*SUPPLIED MATERIAL:*
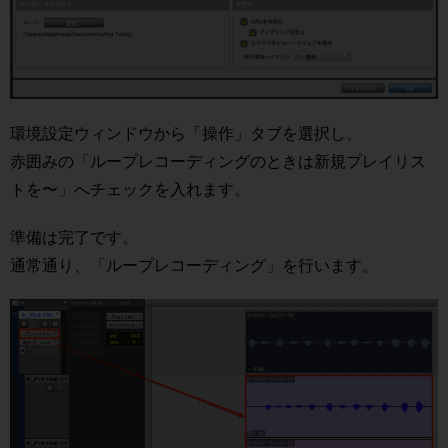
環境設定ウィンドウから「操作」タブを選択し、
赤囲みの「ループレコーディングのときは新規プレイリス
トを〜」へチェックを入れます。
準備は完了です。
通常通り、「ループレコーディング」を行います。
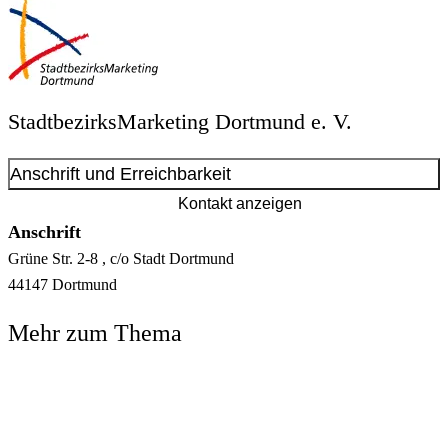
StadtbezirksMarketing Dortmund e. V.
Anschrift und Erreichbarkeit
Kontakt anzeigen
Anschrift
Grüne Str.
2-8
, c/o Stadt Dortmund
44147
Dortmund
Mehr zum Thema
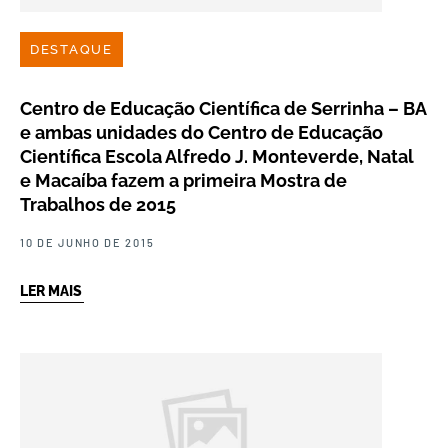
DESTAQUE
Centro de Educação Científica de Serrinha – BA
e ambas unidades do Centro de Educação
Científica Escola Alfredo J. Monteverde, Natal
e Macaíba fazem a primeira Mostra de
Trabalhos de 2015
10 DE JUNHO DE 2015
LER MAIS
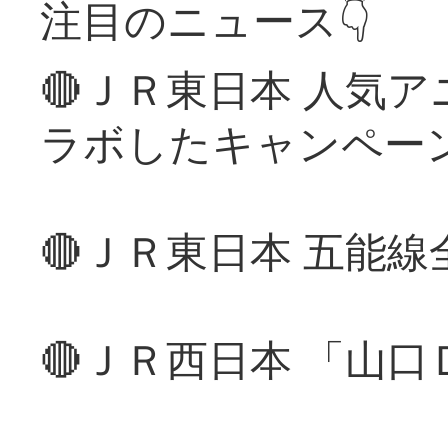
注目のニュース👇
🔴ＪＲ東日本 人気
ラボしたキャンペー
🔴ＪＲ東日本 五能
🔴ＪＲ西日本 「山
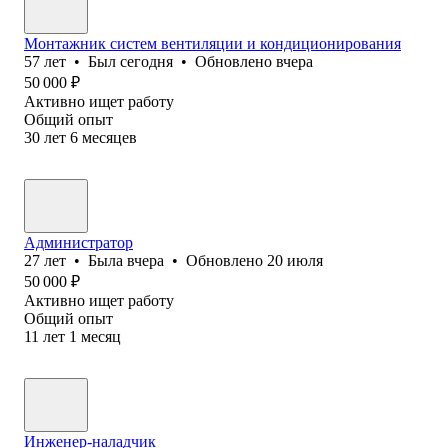
Монтажник систем вентиляции и кондиционирования
57
лет
•
Был
сегодня
•
Обновлено
вчера
50 000
₽
Активно ищет работу
Общий опыт
30
лет
6
месяцев
Администратор
27
лет
•
Была
вчера
•
Обновлено
20 июля
50 000
₽
Активно ищет работу
Общий опыт
11
лет
1
месяц
Инженер-наладчик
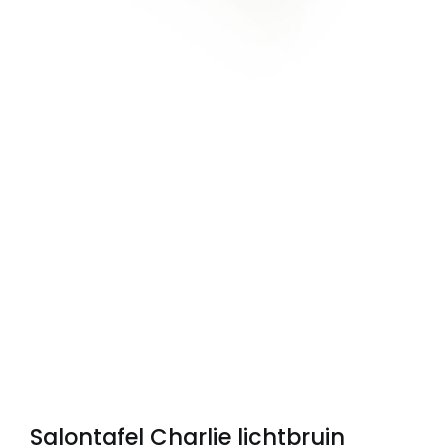
Salontafel Charlie lichtbruin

*WHAT IS REQUIRED:* Lines containing the word "Dortmund" must be found in the data above and copied.

*WRITTEN SOLUTION:*
StadtbezirksMarketing Dortmund e. V.
, c/o Stadt Dortmund
Dortmund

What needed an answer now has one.